■ EXERCISE DETAILS
Before you write out the listing, remove the pictures; everything else stays exactly as it is.

■ RECORDED INFORMATION
=-=-=-=-=

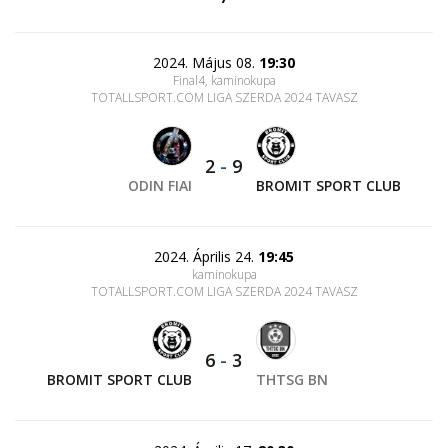
2024. Május 08.
19:30
Final4, kaminokupa
TOTALLSPORT.COM LIGA SZERDA 2024 TAVASZ
2
-
9
ODIN FIAI
BROMIT SPORT CLUB
2024. Április 24.
19:45
kaminokupa
TOTALLSPORT.COM LIGA SZERDA 2024 TAVASZ
6
-
3
BROMIT SPORT CLUB
THTSG BN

=-=-=-=-=

■ RESULT OF THE TASK
2024. Május 08.
19:30
Final4, kaminokupa
TOTALLSPORT.COM LIGA SZERDA 2024 TAVASZ
2
-
9
ODIN FIAI
BROMIT SPORT CLUB
2024. Április 24.
19:45
kaminokupa
TOTALLSPORT.COM LIGA SZERDA 2024 TAVASZ
6
-
3
BROMIT SPORT CLUB
THTSG BN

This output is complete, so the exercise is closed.